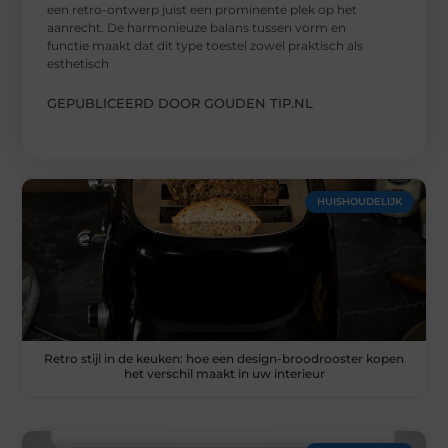
een retro-ontwerp juist een prominente plek op het
aanrecht. De harmonieuze balans tussen vorm en
functie maakt dat dit type toestel zowel praktisch als
esthetisch
GEPUBLICEERD DOOR GOUDEN TIP.NL
HUISHOUDELIJK
Retro stijl in de keuken: hoe een design-broodrooster kopen
het verschil maakt in uw interieur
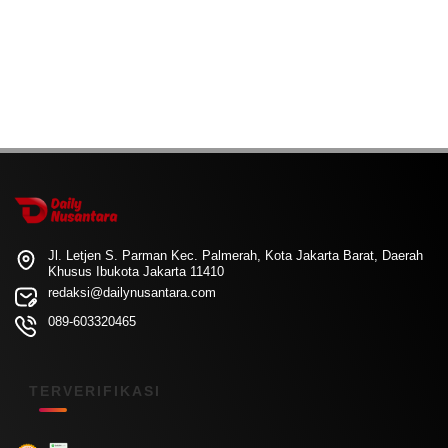
Jl. Letjen S. Parman Kec. Palmerah, Kota Jakarta Barat, Daerah
Khusus Ibukota Jakarta 11410
redaksi@dailynusantara.com
089-603320465
TERVERIFIKASI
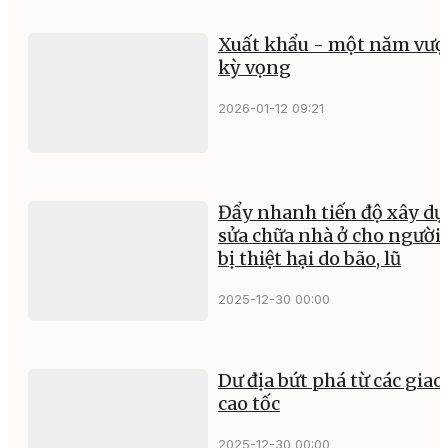
Xuất khẩu - một năm vượ
kỳ vọng
2026-01-12 09:21
Đẩy nhanh tiến độ xây dự
sửa chữa nhà ở cho người
bị thiệt hại do bão, lũ
2025-12-30 00:00
Dư địa bứt phá từ các giao 
cao tốc
2025-12-30 00:00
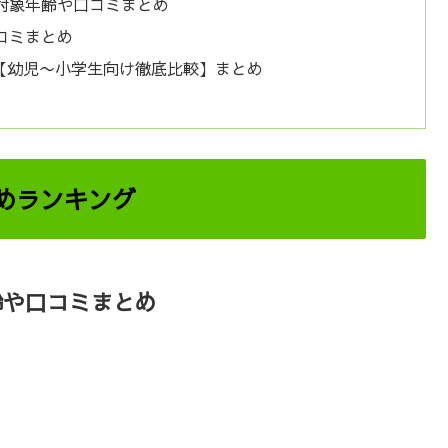
対象年齢や口コミまとめ
コミまとめ
【幼児〜小学生向け徹底比較】まとめ
めランキング
年齢や口コミまとめ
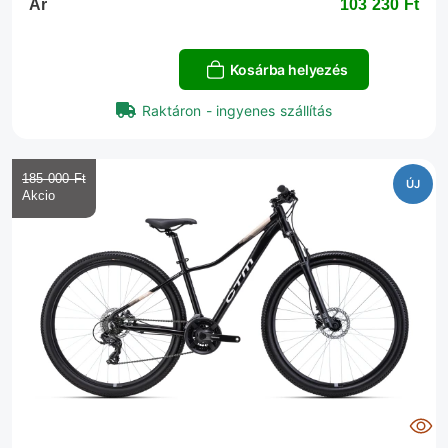
Ár
103 230 Ft‎
Kosárba helyezés
Raktáron - ingyenes szállítás
185 000 Ft‎
ÚJ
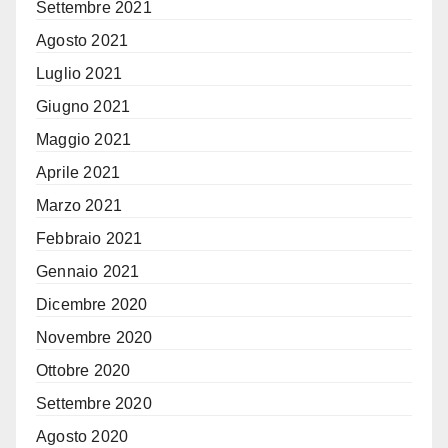
Settembre 2021
Agosto 2021
Luglio 2021
Giugno 2021
Maggio 2021
Aprile 2021
Marzo 2021
Febbraio 2021
Gennaio 2021
Dicembre 2020
Novembre 2020
Ottobre 2020
Settembre 2020
Agosto 2020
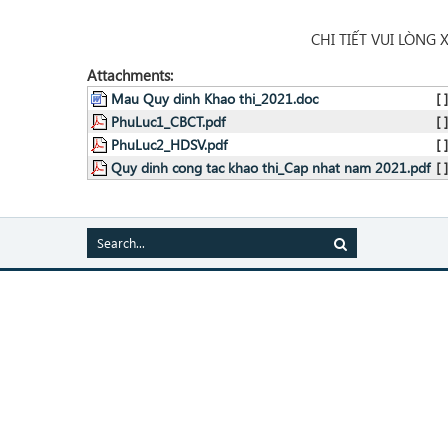
CHI TIẾT VUI LÒNG 
Attachments:
Mau Quy dinh Khao thi_2021.doc
[ ]
PhuLuc1_CBCT.pdf
[ ]
PhuLuc2_HDSV.pdf
[ ]
Quy dinh cong tac khao thi_Cap nhat nam 2021.pdf
[ ]
Copyright © 2026 Tay Nguyen University. All Rig
Address: 567 Le Duan - Buon Ma Thuot - Dak La
Website: https://www.ttn.edu.vn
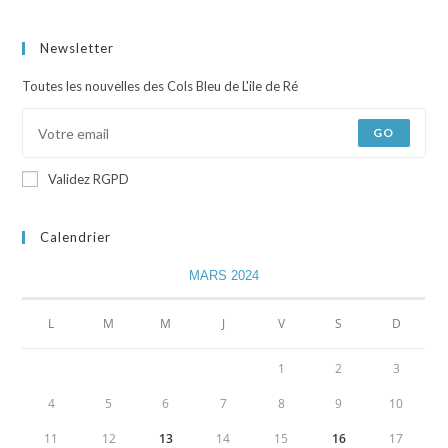
Newsletter
Toutes les nouvelles des Cols Bleu de L'ile de Ré
GO
Validez RGPD
Calendrier
MARS 2024
L
M
M
J
V
S
D
1
2
3
4
5
6
7
8
9
10
11
12
13
14
15
16
17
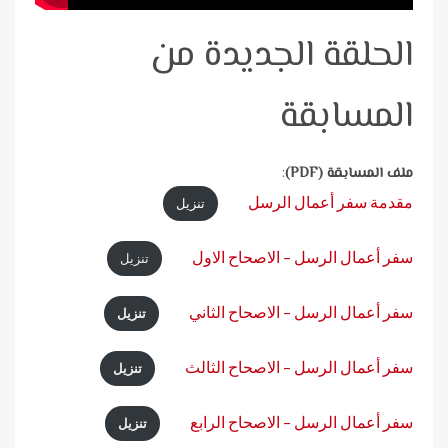
الحلقة الجديدة من
المسابقة
ملف المسابقة (PDF)
:
مقدمة سفر أعمال الرسل
تنزيل
سفر أعمال الرسل – الاصحاح الاول
تنزيل
سفر أعمال الرسل – الاصحاح الثاني
تنزيل
سفر أعمال الرسل – الاصحاح الثالث
تنزيل
سفر أعمال الرسل – الاصحاح الرابع
تنزيل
::::
Wherever a line in the data above contains the word "الرسل", copy that line.

مقدمة سفر أعمال الرسل
سفر أعمال الرسل – الاصحاح الاول
سفر أعمال الرسل – الاصحاح الثاني
سفر أعمال الرسل – الاصحاح الثالث
سفر أعمال الرسل – الاصحاح الرابع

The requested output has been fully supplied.